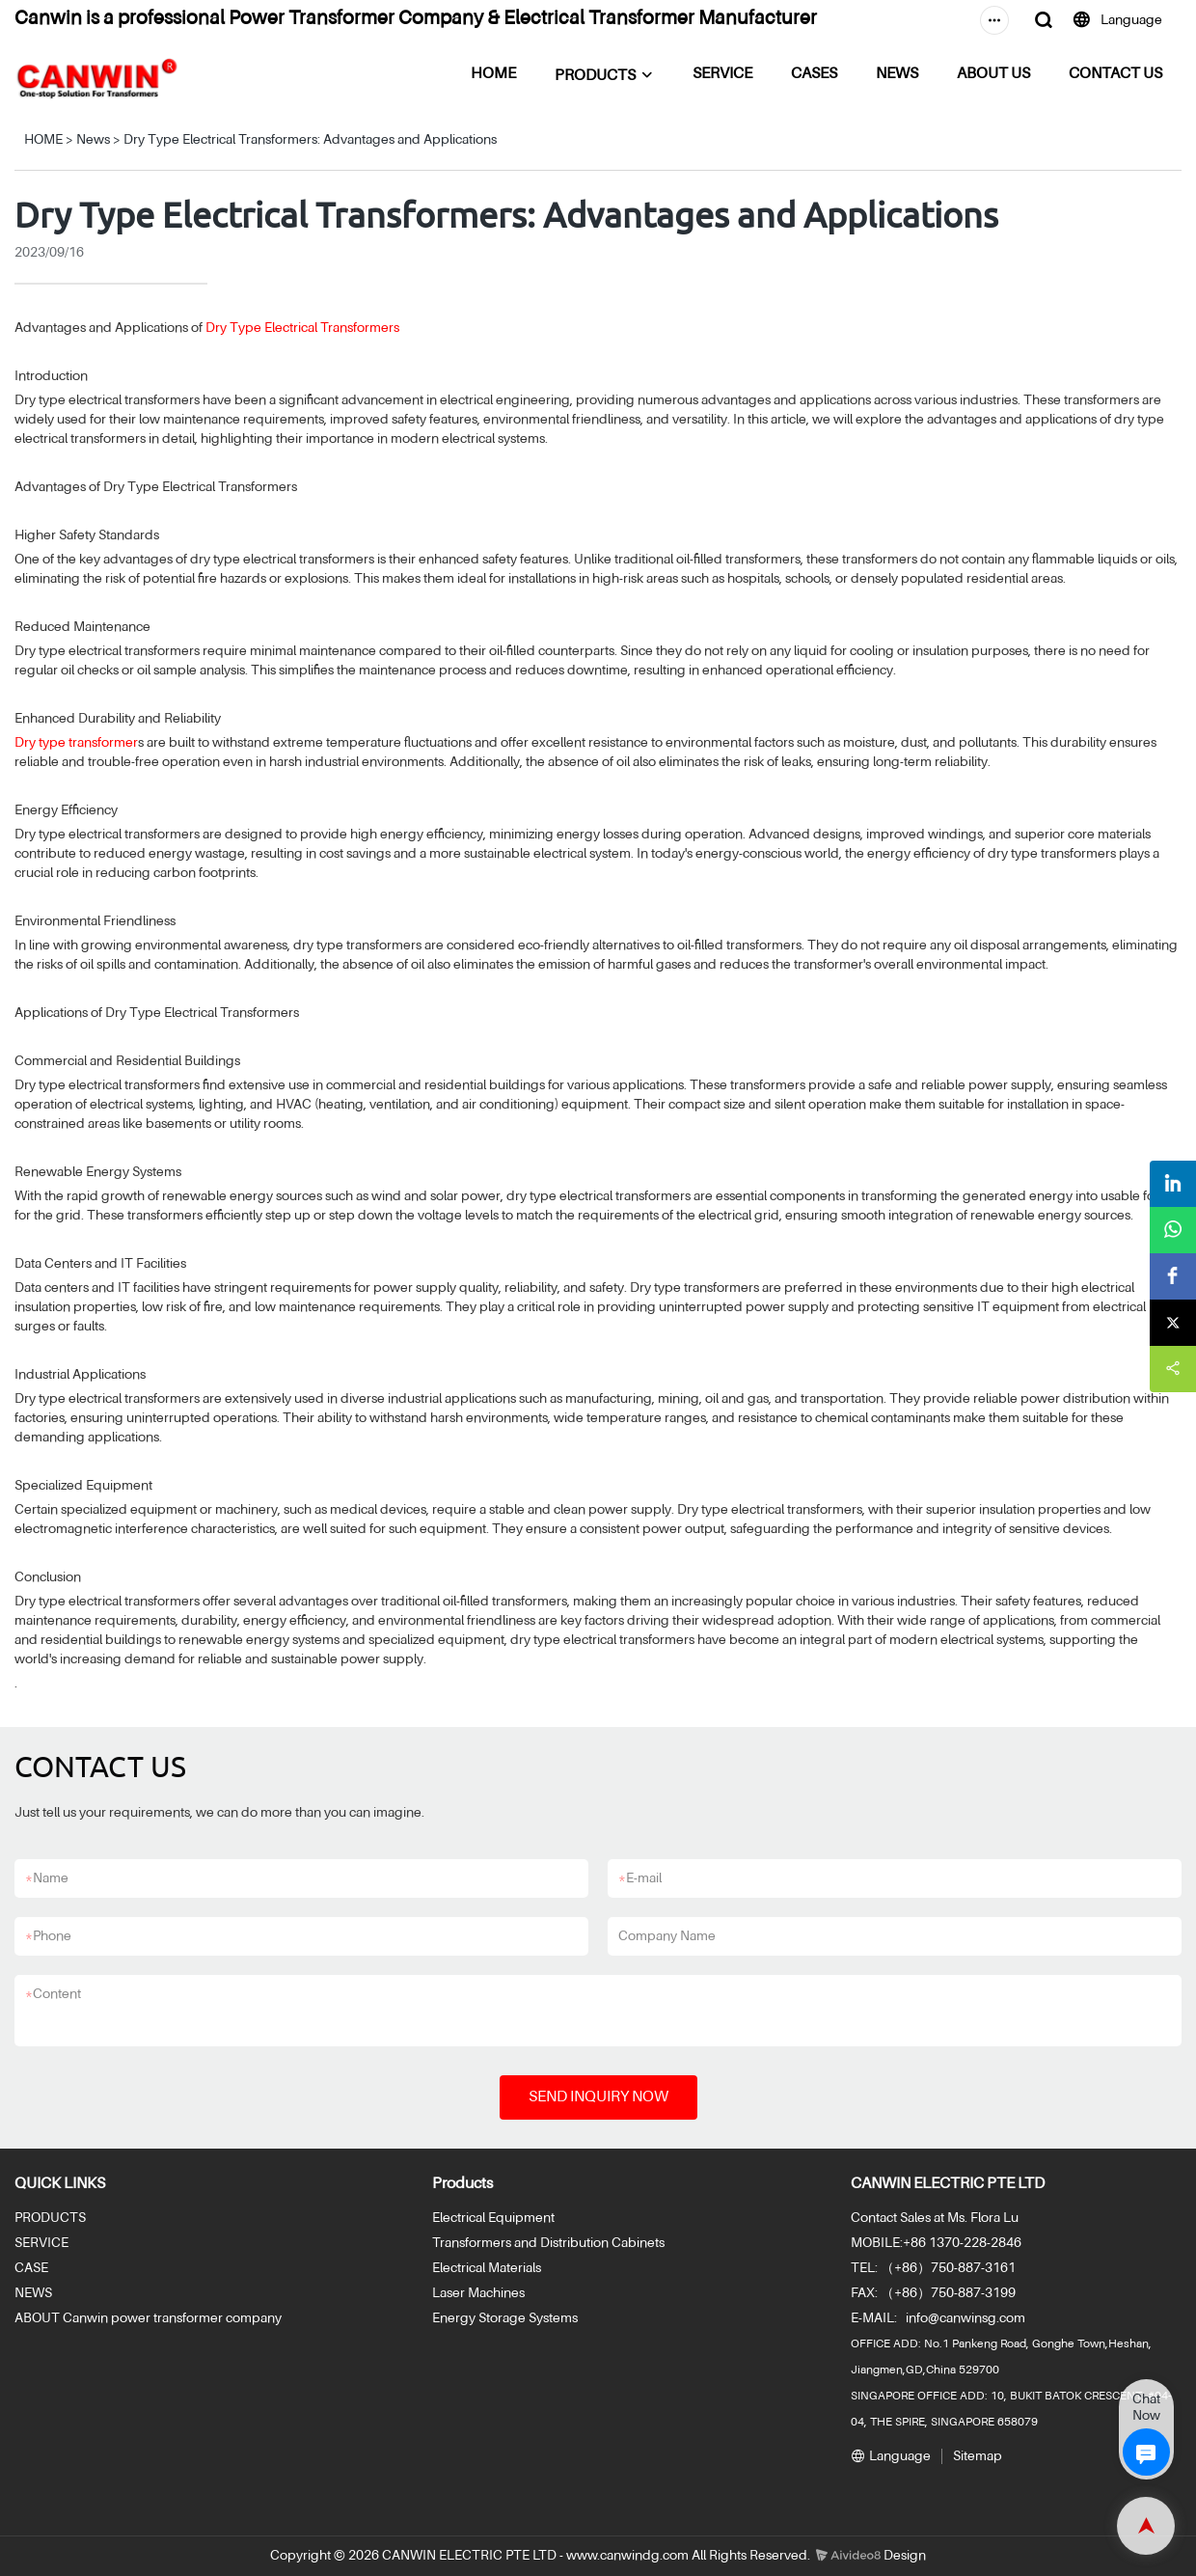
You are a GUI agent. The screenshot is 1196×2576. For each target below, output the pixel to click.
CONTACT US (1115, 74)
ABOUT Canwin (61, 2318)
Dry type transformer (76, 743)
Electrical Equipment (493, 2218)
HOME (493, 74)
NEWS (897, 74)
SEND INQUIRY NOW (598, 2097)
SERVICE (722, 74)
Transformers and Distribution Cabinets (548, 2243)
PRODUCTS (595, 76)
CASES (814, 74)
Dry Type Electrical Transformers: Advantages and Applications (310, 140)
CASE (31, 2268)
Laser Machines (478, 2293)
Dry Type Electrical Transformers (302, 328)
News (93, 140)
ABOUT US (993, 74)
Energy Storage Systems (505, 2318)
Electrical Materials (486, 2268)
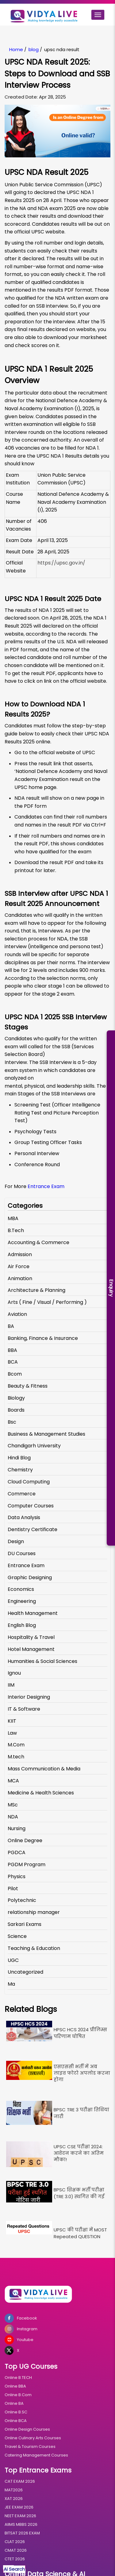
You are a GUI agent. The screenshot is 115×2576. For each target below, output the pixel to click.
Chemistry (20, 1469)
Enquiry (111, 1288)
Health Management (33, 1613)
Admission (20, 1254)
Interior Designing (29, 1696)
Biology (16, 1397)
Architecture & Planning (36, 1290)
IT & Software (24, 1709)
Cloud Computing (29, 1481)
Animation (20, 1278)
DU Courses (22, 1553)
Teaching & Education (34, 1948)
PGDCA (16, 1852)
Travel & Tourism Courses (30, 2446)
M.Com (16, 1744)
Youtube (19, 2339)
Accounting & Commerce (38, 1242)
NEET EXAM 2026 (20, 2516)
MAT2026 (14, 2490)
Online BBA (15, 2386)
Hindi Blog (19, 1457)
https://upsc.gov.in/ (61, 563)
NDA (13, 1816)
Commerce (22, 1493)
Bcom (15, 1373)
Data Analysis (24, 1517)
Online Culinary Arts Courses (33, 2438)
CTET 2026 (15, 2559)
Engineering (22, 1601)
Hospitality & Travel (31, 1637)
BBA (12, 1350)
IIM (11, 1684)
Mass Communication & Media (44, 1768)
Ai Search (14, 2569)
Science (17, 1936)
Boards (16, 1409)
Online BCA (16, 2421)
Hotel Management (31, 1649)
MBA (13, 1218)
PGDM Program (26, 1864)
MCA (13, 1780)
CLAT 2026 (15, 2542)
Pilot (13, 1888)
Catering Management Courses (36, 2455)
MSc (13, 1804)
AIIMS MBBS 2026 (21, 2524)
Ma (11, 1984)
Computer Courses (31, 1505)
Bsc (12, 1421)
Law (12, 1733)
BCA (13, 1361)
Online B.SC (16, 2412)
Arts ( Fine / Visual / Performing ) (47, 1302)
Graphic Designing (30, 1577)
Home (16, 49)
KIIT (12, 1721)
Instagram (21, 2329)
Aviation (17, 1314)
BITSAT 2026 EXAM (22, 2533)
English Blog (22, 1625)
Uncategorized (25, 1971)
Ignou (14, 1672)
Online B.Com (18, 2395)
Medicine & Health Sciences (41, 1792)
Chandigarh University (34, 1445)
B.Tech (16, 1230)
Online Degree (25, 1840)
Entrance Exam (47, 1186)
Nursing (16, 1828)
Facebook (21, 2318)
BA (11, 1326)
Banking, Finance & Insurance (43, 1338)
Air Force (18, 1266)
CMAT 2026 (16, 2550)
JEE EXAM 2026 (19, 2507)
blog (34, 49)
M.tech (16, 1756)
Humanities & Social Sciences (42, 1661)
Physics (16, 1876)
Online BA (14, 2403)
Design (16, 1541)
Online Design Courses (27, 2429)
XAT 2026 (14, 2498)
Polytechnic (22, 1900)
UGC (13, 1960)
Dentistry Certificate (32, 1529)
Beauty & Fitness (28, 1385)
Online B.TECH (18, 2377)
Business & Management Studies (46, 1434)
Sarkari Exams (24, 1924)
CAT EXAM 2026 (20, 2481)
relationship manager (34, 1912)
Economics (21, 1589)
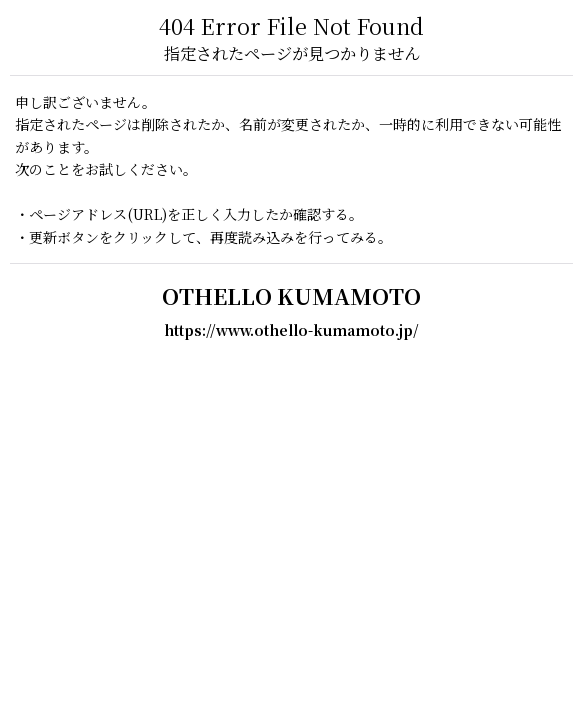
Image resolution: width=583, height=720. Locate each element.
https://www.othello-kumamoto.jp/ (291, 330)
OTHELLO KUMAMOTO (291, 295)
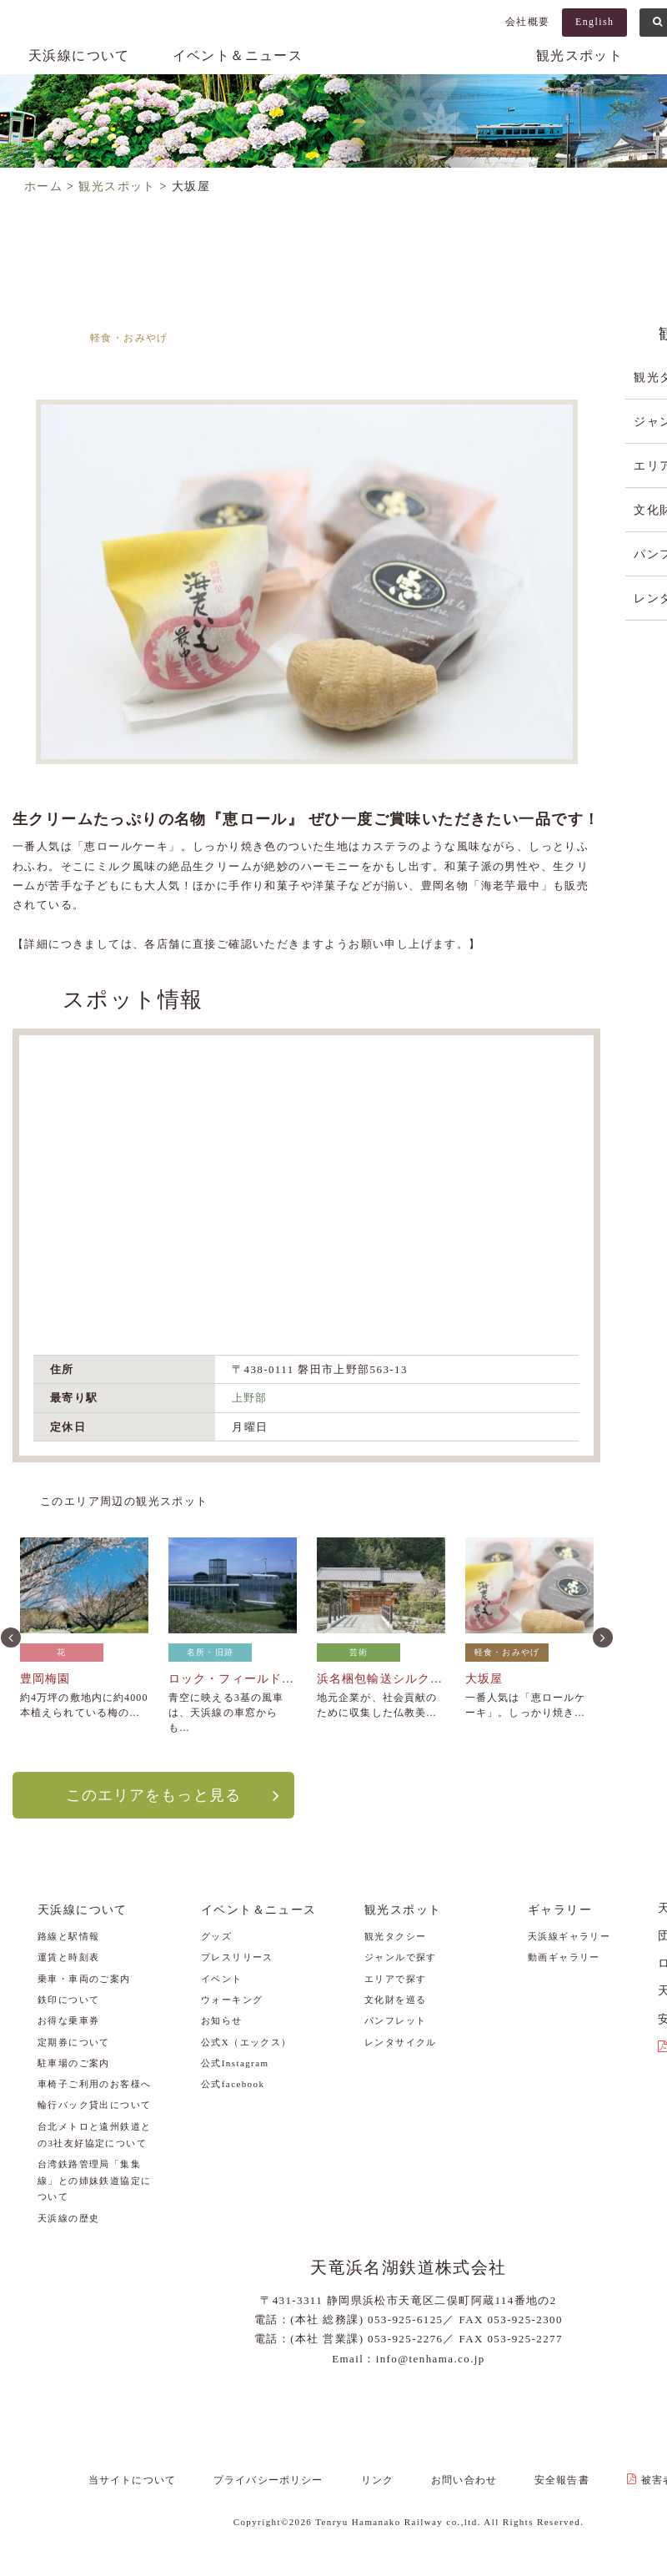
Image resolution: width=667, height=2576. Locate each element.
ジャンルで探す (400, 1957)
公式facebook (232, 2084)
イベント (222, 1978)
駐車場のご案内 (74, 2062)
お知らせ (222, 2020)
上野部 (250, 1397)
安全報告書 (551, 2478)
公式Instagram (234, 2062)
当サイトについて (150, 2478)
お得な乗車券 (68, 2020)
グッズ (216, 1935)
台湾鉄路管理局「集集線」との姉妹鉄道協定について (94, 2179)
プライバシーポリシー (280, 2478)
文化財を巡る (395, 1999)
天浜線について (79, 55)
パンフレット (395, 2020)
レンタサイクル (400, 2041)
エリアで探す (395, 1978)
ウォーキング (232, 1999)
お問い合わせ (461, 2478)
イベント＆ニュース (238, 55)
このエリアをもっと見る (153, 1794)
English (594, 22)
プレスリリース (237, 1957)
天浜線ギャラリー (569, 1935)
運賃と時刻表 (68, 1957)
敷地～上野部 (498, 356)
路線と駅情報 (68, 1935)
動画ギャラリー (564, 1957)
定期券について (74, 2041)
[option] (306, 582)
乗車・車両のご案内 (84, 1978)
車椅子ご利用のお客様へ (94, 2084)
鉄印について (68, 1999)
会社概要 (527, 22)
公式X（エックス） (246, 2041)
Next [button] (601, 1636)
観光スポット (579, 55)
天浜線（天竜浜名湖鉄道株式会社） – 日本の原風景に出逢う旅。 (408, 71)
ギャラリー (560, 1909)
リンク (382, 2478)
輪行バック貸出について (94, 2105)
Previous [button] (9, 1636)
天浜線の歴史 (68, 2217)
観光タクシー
--------------------------------
# What this task involves
Your task is to restate word for word the lines from the line holding "Polytechnic (22, 1900)" through the final line of the listing, both included, but none of the pictures.

# Completed exercise
Polytechnic (22, 1900)
UGC (13, 1960)
Dentistry Certificate (32, 1529)
Beauty & Fitness (28, 1385)
Online B.TECH (18, 2377)
Business & Management Studies (46, 1434)
Sarkari Exams (24, 1924)
CAT EXAM 2026 (20, 2481)
relationship manager (34, 1912)
Economics (21, 1589)
Image resolution: width=583, height=720. Locate each element.
https://www.othello-kumamoto.jp/ (291, 330)
OTHELLO KUMAMOTO (291, 295)
Image resolution: width=667, height=2576. Locate each element.
ジャンルで探す (400, 1957)
公式facebook (232, 2084)
イベント (222, 1978)
駐車場のご案内 (74, 2062)
お知らせ (222, 2020)
上野部 (250, 1397)
安全報告書 (551, 2478)
公式Instagram (234, 2062)
当サイトについて (150, 2478)
お得な乗車券 (68, 2020)
グッズ (216, 1935)
台湾鉄路管理局「集集線」との姉妹鉄道協定について (94, 2179)
プライバシーポリシー (280, 2478)
文化財を巡る (395, 1999)
天浜線について (79, 55)
パンフレット (395, 2020)
レンタサイクル (400, 2041)
エリアで探す (395, 1978)
ウォーキング (232, 1999)
お問い合わせ (461, 2478)
イベント＆ニュース (238, 55)
このエリアをもっと見る (153, 1794)
English (594, 22)
プレスリリース (237, 1957)
天浜線ギャラリー (569, 1935)
運賃と時刻表 (68, 1957)
敷地～上野部 (498, 356)
路線と駅情報 (68, 1935)
動画ギャラリー (564, 1957)
定期券について (74, 2041)
[option] (306, 582)
乗車・車両のご案内 (84, 1978)
車椅子ご利用のお客様へ (94, 2084)
鉄印について (68, 1999)
会社概要 (527, 22)
公式X（エックス） (246, 2041)
Next [button] (601, 1636)
観光スポット (579, 55)
天浜線（天竜浜名湖鉄道株式会社） – 日本の原風景に出逢う旅。 (408, 71)
ギャラリー (560, 1909)
リンク (382, 2478)
輪行バック貸出について (94, 2105)
Previous [button] (9, 1636)
天浜線の歴史 (68, 2217)
観光タクシー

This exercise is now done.